Although events of 75 years ago may seem like settled history, they are very much a part of the information war raging between Russia and Ukraine.
The revisionism focuses on two Ukrainian nationalist groups: the Organization of Ukrainian Nationalists (OUN) and the Ukrainian Insurgent Army (UPA), which fought to establish an independent Ukraine. During the war, these groups killed tens of thousands of Jews and carried out a brutal campaign of ethnic cleansing that killed as many as 100,000 Poles. Created in 1929 to free Ukraine from Soviet control, the OUN embraced the notion of an ethnically pure Ukrainian nation.
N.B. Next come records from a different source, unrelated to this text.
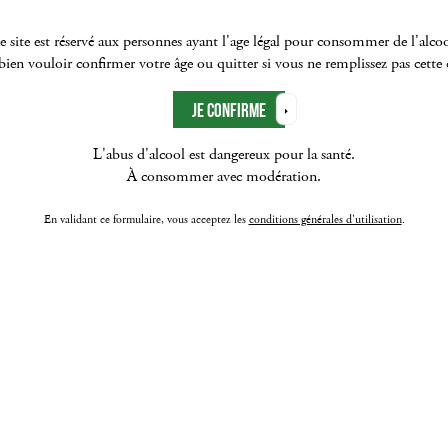
e site est réservé aux personnes ayant l'age légal pour consommer de l'alcoo
ien vouloir confirmer votre âge ou quitter si vous ne remplissez pas cette
L'abus d'alcool est dangereux pour la santé.
À consommer avec modération.
En validant ce formulaire, vous acceptez les
conditions générales d'utilisation
.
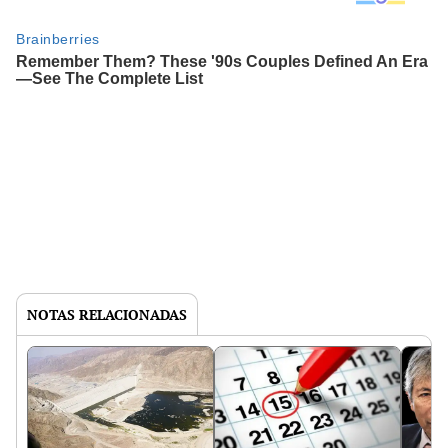
NOTAS RELACIONADAS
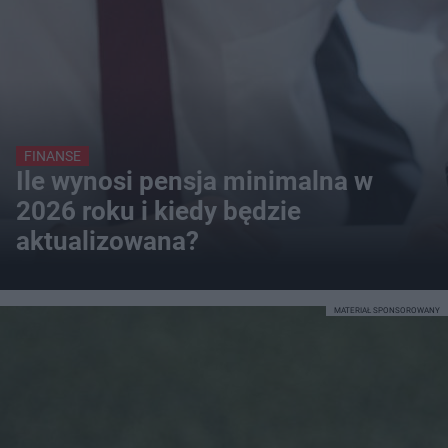
FINANSE
Ile wynosi pensja minimalna w
2026 roku i kiedy będzie
aktualizowana?
MATERIAŁ SPONSOROWANY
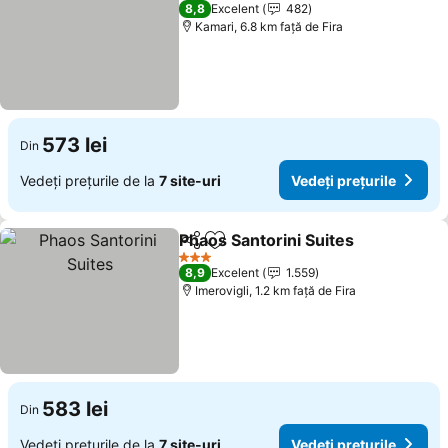
3 Stele
8,8
Excelent
482
Kamari, 6.8 km faţă de Fira
573 lei
Din
Vedeți prețurile de la
7 site-uri
Vedeți prețurile
Phaos Santorini Suites
Distribuiți
Adăugaţi la favorite
3 Stele
8,9
Excelent
1.559
Imerovigli, 1.2 km faţă de Fira
583 lei
Din
Vedeți prețurile de la
7 site-uri
Vedeți prețurile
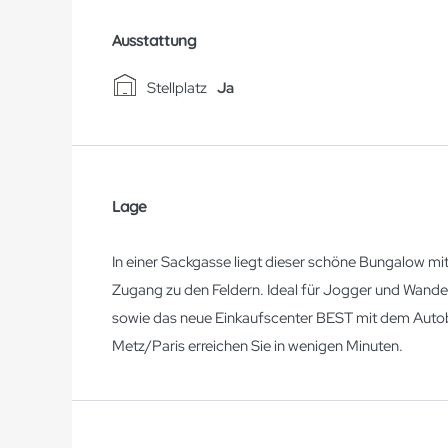
Ausstattung
Stellplatz
Ja
Lage
In einer Sackgasse liegt dieser schöne Bungalow m
Zugang zu den Feldern. Ideal für Jogger und Wande
sowie das neue Einkaufscenter BEST mit dem Auto
Metz/Paris erreichen Sie in wenigen Minuten.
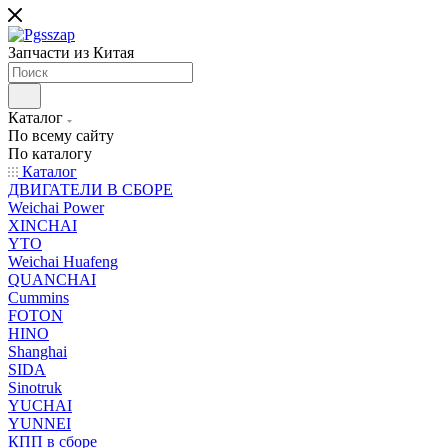
Запчасти из Китая
Каталог
По всему сайту
По каталогу
Каталог
ДВИГАТЕЛИ В СБОРЕ
Weichai Power
XINCHAI
YTO
Weichai Huafeng
QUANCHAI
Cummins
FOTON
HINO
Shanghai
SIDA
Sinotruk
YUCHAI
YUNNEI
КПП в сборе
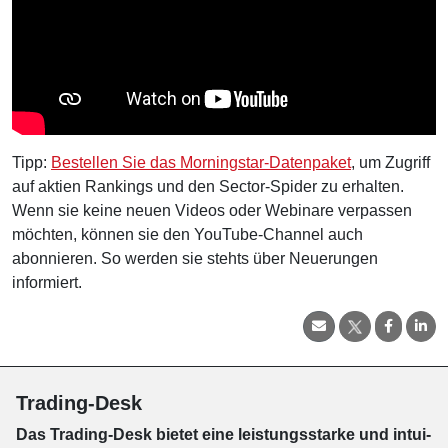
Tipp:
Bestellen Sie das Morningstar-Datenpaket
, um Zugriff
auf aktien Rankings und den Sector-Spider zu erhalten.
Wenn sie keine neuen Videos oder Webinare verpassen
möchten, können sie den YouTube-Channel auch
abonnieren. So werden sie stehts über Neuerungen
informiert.
Trading-Desk
Das Trading-
Desk bie­tet eine leis­tungs­star­ke und in­tui­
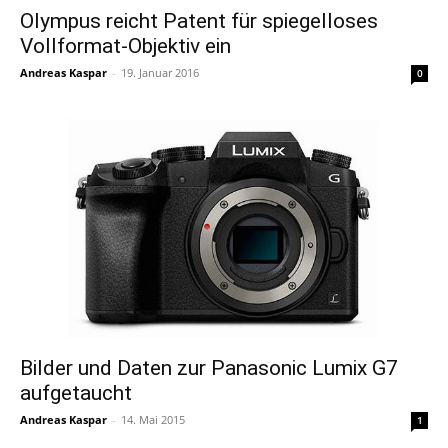
Olympus reicht Patent für spiegelloses
Vollformat-Objektiv ein
Andreas Kaspar
-
19. Januar 2016
0
Bilder und Daten zur Panasonic Lumix G7
aufgetaucht
Andreas Kaspar
-
14. Mai 2015
1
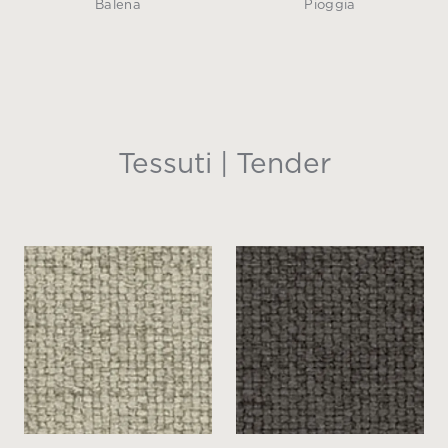
Balena
Pioggia
Tessuti | Tender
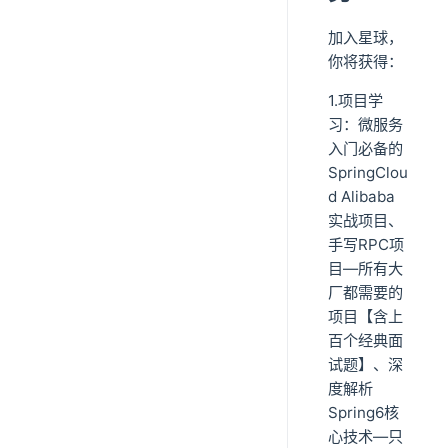
加入星球，
你将获得：
1.项目学
习：微服务
入门必备的
SpringClou
d Alibaba
实战项目、
手写RPC项
目—所有大
厂都需要的
项目【含上
百个经典面
试题】、深
度解析
Spring6核
心技术—只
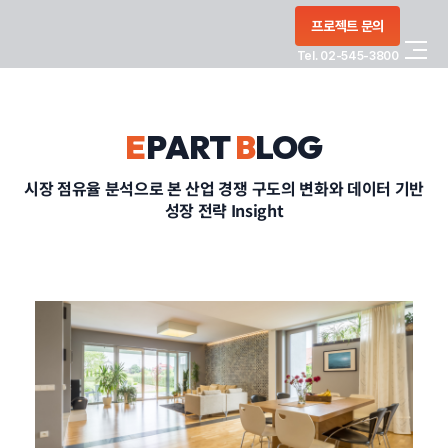
콘텐츠로
프로젝트 문의
건너뛰기
Tel. 02-545-3800
COMPANY
E
PART
B
LOG
SERVICE
시장 점유율 분석으로 본 산업 경쟁 구도의 변화와 데이터 기반
성장 전략 Insight
PORTFOLIO
BLOG
CONTACT
정부지원사업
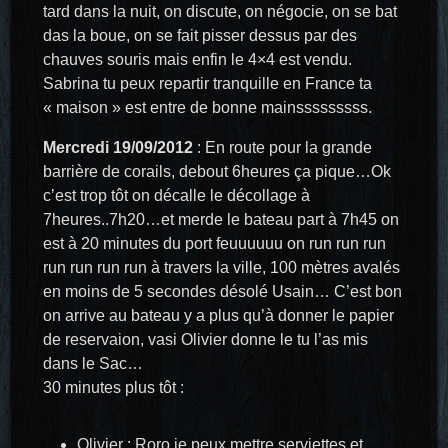
tard dans la nuit, on discute, on négocie, on se bat
das la boue, on se fait pisser dessus par des
chauves souris mais enfin le 4×4 est vendu.
Sabrina tu peux repartir tranquille en France ta
« maison » est entre de bonne mainsssssssss.
Mercredi 19/09/2012
: En route pour la grande
barrière de corails, debout 6heures ça pique…Ok
c’est trop tôt on décalle le décollage à
7heures..7h20…et merde le bateau part à 7h45 on
est à 20 minutes du port feuuuuuu on run run run
run run run run à travers la ville, 100 mètres avalés
en moins de 5 secondes désolé Usain… C’est bon
on arrive au bateau y a plus qu’à donner le papier
de reservaion, vasi Olivier donne le tu l’as mis
dans le Sac…
30 minutes plus tôt :
Olivier : Roro je peux mettre serviettes et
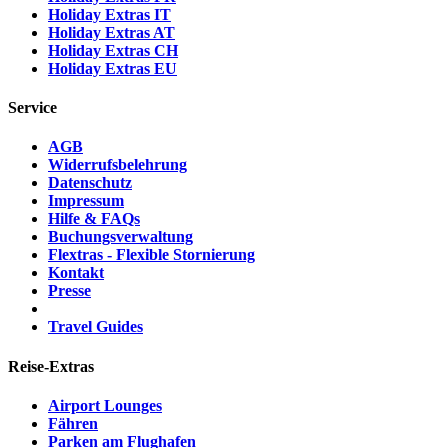
Holiday Extras IT
Holiday Extras AT
Holiday Extras CH
Holiday Extras EU
Service
AGB
Widerrufsbelehrung
Datenschutz
Impressum
Hilfe & FAQs
Buchungsverwaltung
Flextras - Flexible Stornierung
Kontakt
Presse
Travel Guides
Reise-Extras
Airport Lounges
Fähren
Parken am Flughafen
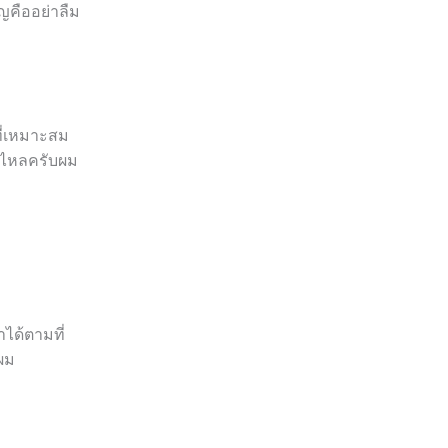
ญคืออย่าลืม
ที่เหมาะสม
นไหลครับผม
ได้ตามที่
ผม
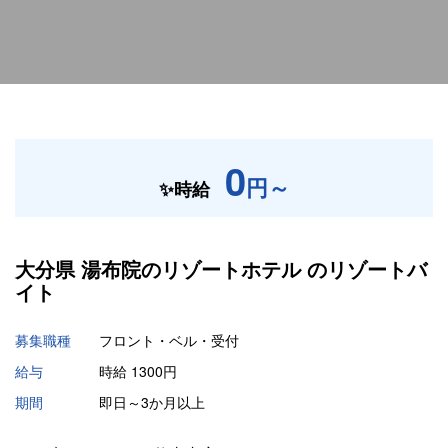
0
円～
✨時給
大分県 湯布院のリゾートホテル の
リゾートバ
イト
募集職種
フロント・ベル・受付
給与
時給 1300円
期間
即日～3か月以上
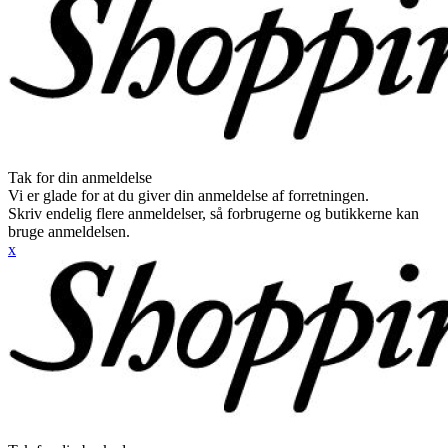
Tak for din anmeldelse
Vi er glade for at du giver din anmeldelse af forretningen.
Skriv endelig flere anmeldelser, så forbrugerne og butikkerne kan
bruge anmeldelsen.
x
When the Nazis invaded the Soviet Union in 1941, the OUN and its charismatic leader, Stepan Bandera, welcomed the invasion as a step toward Ukrainian independence. Its members carried out a pogrom in Lviv that killed 5,000 Jews, and OUN militias played a major role in violence against the Jewish population in western Ukraine that claimed the lives of up to 35,000 Jews.
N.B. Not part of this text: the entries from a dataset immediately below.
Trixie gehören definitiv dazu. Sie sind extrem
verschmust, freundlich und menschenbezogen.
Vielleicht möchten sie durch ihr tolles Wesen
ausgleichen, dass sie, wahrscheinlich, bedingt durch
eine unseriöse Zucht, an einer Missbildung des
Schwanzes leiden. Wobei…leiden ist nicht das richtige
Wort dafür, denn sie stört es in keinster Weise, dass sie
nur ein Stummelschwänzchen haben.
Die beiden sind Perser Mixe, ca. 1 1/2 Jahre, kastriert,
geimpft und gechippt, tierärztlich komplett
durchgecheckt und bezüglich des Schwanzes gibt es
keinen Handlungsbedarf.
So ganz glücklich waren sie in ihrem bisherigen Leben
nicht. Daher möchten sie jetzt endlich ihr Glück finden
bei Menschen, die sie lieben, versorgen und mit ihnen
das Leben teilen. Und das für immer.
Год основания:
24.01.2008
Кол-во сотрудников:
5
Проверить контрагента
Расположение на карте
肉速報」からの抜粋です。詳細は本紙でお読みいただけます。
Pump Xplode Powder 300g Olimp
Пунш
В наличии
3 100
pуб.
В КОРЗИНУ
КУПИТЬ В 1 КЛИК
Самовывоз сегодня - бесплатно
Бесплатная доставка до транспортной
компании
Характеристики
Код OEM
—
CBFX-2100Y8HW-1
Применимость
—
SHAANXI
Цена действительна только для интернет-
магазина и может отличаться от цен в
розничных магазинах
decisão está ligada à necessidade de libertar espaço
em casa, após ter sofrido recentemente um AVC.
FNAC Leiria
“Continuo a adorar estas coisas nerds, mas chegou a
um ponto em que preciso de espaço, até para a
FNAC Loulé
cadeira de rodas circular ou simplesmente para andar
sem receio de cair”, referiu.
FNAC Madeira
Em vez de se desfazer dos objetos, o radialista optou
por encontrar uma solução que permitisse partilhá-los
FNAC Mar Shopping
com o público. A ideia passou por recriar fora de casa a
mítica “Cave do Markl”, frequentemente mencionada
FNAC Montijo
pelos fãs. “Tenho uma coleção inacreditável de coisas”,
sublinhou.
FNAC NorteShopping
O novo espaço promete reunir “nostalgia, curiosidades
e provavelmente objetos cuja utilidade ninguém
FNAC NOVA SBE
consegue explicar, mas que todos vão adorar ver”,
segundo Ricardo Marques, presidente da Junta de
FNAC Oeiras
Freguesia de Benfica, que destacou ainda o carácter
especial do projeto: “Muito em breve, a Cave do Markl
Hitler was not interested in granting Ukraine independence, however. By 1943 the OUN violently seized control of the UPA and declared itself opposed to both the Germans, then in retreat, and the oncoming Soviets. Many UPA troops had already assisted the Nazis as Ukrainian Auxiliary Police in the extermination of hundreds and thousands of Jews in western Ukraine in 1941 and 1942, and they now became foot soldiers in another round of ethnic cleansing in western Ukraine in 1943 to 1944, this time directed primarily against Poles. When the Soviets were closing in 1944, the OUN resumed cooperation with the Germans and continued to fight the Soviets into the 1950s, before finally being crushed by the Red Army.
This legacy of sacrifice against the Soviets continues to prompt many Ukrainian nationalists to view Bandera and the OUN-UPA as heroes whose valor kept the dream of Ukrainian statehood alive.
Now, as Ukraine seeks to free itself from Russia’s grip, Ukrainian nationalists are providing the Kremlin’s propaganda machine fodder to support the claim that post-revolutionary Ukraine is overrun by fascists and neo-Nazis. The new law, which promises that people who “publicly exhibit a disrespectful attitude” toward these groups or “deny the legitimacy” of Ukraine’s 20th century struggle for independence will be prosecuted (though no punishment is specified) also means that independent Ukraine is being partially built on a falsified narrative of the Holocaust.
By transferring control of the nation’s archives to Viatrovych, Ukraine’s nationalists assured themselves that management of the nation’s historical memory is now in the “correct” hands.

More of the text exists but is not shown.